During his acceptance speech at a ceremony in Oslo, Norway, Annan spoke of the growing interdependence between nations and the widening gap between the fortunate and the dispossessed.
“Today’s real borders are not between nations, but between powerful and powerless, free and fettered, privileged and humiliated,” Annan said. “Today, no walls can separate humanitarian or human rights crises in one part of the world from national and security crises in another.”
He noted that the Sept. 11 terrorist attacks on the United States highlight the bond linking all of humanity.
“We have entered the third millennium through a gate of fire,” Annan said. “If today, after the horror of 11 September, we see better, and we see further, we will realize that humanity is indivisible. New threats make no distinction between races, nations or regions.”

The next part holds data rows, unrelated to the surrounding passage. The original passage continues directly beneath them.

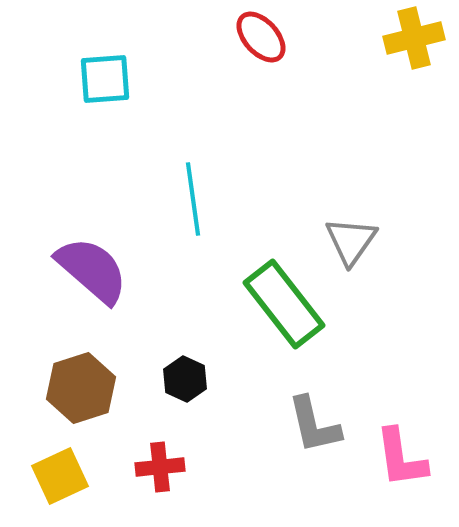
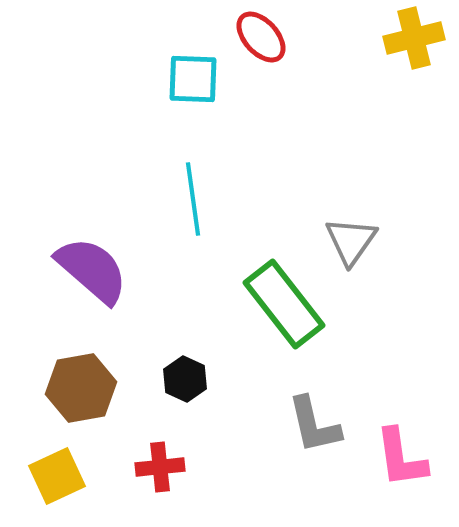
cyan square: moved 88 px right; rotated 6 degrees clockwise
brown hexagon: rotated 8 degrees clockwise
yellow square: moved 3 px left
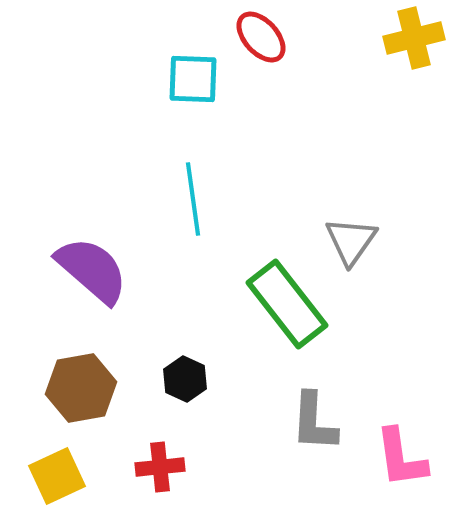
green rectangle: moved 3 px right
gray L-shape: moved 3 px up; rotated 16 degrees clockwise
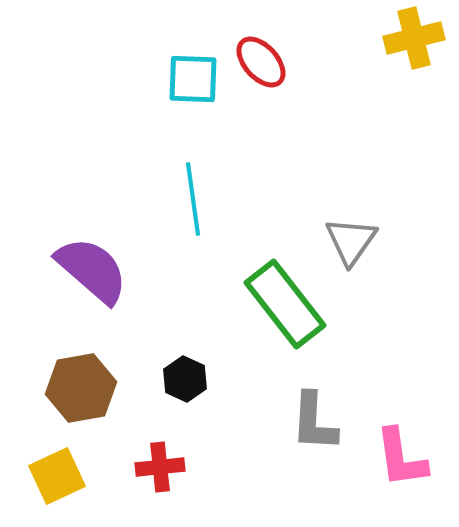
red ellipse: moved 25 px down
green rectangle: moved 2 px left
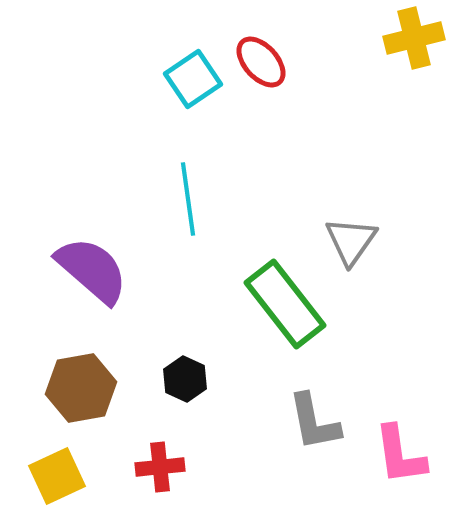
cyan square: rotated 36 degrees counterclockwise
cyan line: moved 5 px left
gray L-shape: rotated 14 degrees counterclockwise
pink L-shape: moved 1 px left, 3 px up
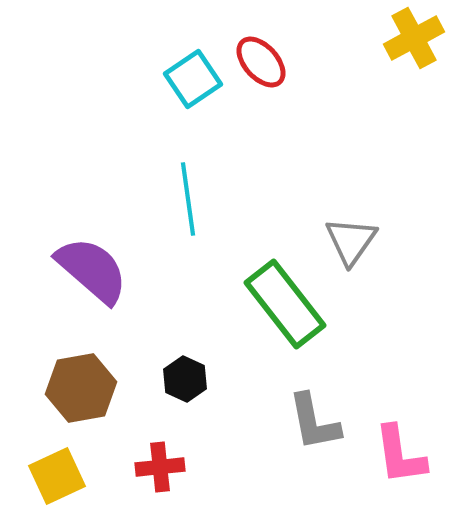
yellow cross: rotated 14 degrees counterclockwise
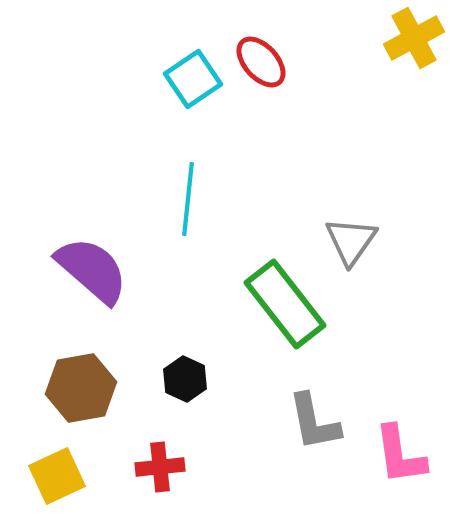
cyan line: rotated 14 degrees clockwise
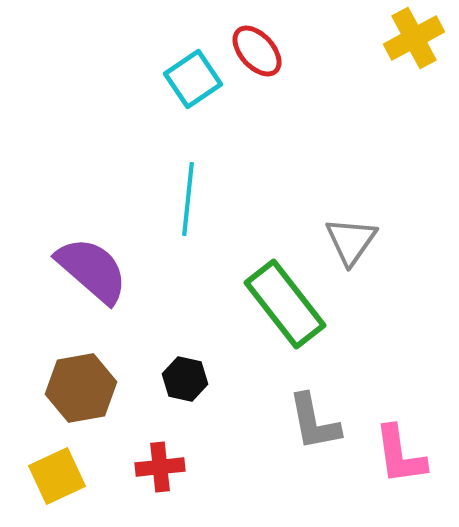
red ellipse: moved 4 px left, 11 px up
black hexagon: rotated 12 degrees counterclockwise
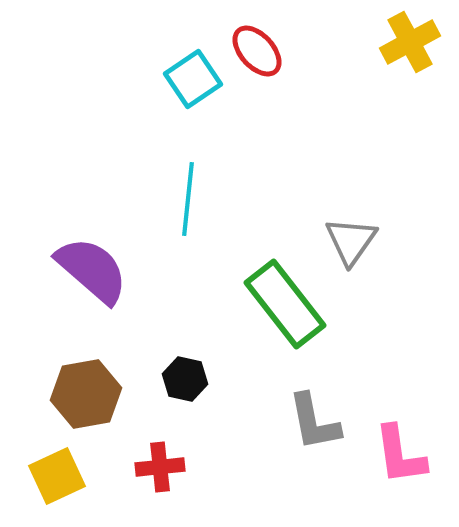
yellow cross: moved 4 px left, 4 px down
brown hexagon: moved 5 px right, 6 px down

Annan said the United Nations’ focus should shift to helping the individuals whose rights and interests are often sacrificed for the supposed benefit of the state or nation.
“From this vision of the role of the United Nations in the next century flow three key priorities for the future: eradicating poverty, preventing conflict and promoting democracy,” Annan said. “Only in a world that is rid of poverty can all men and women make the most of their abilities.”
Annan will share the 10 million Swedish crown ($951,600) prize with the United Nations, which was represented at the ceremony by the president of the U.N. General Assembly, South Korean Foreign Minister Han Seung-soo.
At least 13 U.N. agencies and people associated with organization have won the peace prize before, but this is the first time the prize has been awarded to the United Nations itself.
Annan, who joined the United Nations in 1962 as an administrator with the World Health Organization in Geneva, was the first Secretary General to be elected from the ranks of the U.N. staff. He was unanimously reelected to serve a second five-year term this past June.
Annan has received international praise for focusing the efforts of the United Nations on poverty, human rights abuses, the AIDS epidemic, and conflicts in the Balkans, Africa and the Middle East. But he has also been criticized for negotiating with Iraqi President Saddam Hussein and for failing to prevent the massacres in Rwanda and Bosnia.
In honor of the 100th anniversary of the Nobel prize, more than 20 peace laureates from previous years joined Annan and Seung-soo on the stage for the 90-minute ceremony.
The first Nobel Peace prize went to the Swiss founder of the Red Cross, Henri Durant, and French peace campaigner Frederic Passy. The prizes are always presented on December 10, in honor of the day their benefactor, Swedish industrialist and inventor of dynamite Alfred Nobel, died in 1896.